Thank you, it’s there an example of using copy? Then I think I won’t be able to broadcast progress messages?

In general, no more than 25000 record expected in the CSV file

1 Like

https://github.com/elixir-ecto/postgrex/issues/228 I would definitely use COPY for that volume

2 Likes

Yea, if I need one second for each individual row to insert, it would take hours to complete…
So, as for the link provided, how would I refactor their example below, so that it will be feeded by the CSV.decode in my code above?

Postgrex.transaction(pid, fn(conn) ->
query = Postgrex.prepare!(conn, “”, “COPY users TO STDOUT;”)
Postgrex.stream(conn, query, [])
|> Enum.into(File.stream!(“users”), fn(%Postgrex.Result{rows: rows}) -> rows end)
end)

But, then, I will lose validation as you mentioned? any work arround for possible errors to handle?

Thanks for valuable help!

1 Like

I recently faced a similar task, so hopefully some of my experiences will come in handy.

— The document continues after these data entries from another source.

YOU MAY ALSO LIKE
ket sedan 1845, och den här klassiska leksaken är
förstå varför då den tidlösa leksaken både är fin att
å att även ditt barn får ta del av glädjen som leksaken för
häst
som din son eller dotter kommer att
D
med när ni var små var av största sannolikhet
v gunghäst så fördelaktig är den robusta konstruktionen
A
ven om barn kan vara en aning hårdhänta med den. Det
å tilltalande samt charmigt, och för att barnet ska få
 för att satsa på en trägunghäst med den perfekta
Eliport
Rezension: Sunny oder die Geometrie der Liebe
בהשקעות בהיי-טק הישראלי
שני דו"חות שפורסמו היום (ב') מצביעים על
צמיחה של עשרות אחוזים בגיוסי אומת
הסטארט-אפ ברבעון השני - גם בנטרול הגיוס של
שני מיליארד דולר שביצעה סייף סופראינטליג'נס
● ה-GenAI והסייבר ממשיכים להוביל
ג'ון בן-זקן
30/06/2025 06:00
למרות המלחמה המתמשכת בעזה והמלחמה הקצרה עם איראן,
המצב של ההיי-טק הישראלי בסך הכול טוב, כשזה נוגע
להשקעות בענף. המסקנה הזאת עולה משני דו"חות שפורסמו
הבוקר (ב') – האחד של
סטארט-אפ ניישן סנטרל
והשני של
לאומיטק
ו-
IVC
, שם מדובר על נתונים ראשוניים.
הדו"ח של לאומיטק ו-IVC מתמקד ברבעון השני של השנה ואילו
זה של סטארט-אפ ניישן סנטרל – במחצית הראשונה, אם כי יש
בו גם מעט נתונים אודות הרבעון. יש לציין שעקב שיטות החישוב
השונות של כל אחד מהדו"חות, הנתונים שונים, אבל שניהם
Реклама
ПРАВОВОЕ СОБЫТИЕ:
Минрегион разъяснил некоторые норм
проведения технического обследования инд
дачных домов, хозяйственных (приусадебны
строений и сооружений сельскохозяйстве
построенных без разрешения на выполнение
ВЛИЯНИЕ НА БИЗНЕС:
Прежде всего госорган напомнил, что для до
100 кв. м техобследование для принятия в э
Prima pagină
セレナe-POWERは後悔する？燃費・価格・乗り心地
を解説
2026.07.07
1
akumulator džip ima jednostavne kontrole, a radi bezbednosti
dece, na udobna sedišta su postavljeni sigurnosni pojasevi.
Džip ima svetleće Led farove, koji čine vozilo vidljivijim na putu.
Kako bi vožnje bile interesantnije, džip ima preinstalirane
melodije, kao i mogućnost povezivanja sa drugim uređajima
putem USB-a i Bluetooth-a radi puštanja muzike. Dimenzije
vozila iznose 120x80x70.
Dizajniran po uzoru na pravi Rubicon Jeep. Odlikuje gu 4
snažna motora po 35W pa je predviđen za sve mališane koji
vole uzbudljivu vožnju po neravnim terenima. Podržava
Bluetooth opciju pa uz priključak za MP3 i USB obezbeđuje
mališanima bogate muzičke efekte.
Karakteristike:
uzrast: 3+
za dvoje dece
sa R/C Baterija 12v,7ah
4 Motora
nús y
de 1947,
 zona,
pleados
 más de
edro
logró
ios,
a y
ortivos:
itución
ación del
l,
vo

COPY was my first thought. It’s the most efficient way to import CSV data to postgres, period.
It’s also the least flexible way from an Elixir app perspective. Building a custom query, handling separators, error handling/reporting, testing, finally “all or nothing” semantics (it’s a single transaction).

If you’re OK with the above, COPY is for you.

If you’re troubled with performance and still don’t want to completely sacrifice flexibility, consider using nimble_csv. Thanks to super clever implementation (metaprogramming and binary matching), sequential parsing is way faster than the library you’ve mentioned, that attempts parsing in parrallel (IIRC 5M rows in 20 seconds vs 2 minutes according to my microbenchmarks).

nibmble_csv works with Streams too, so you’ll be fine when it comes to memory spikes.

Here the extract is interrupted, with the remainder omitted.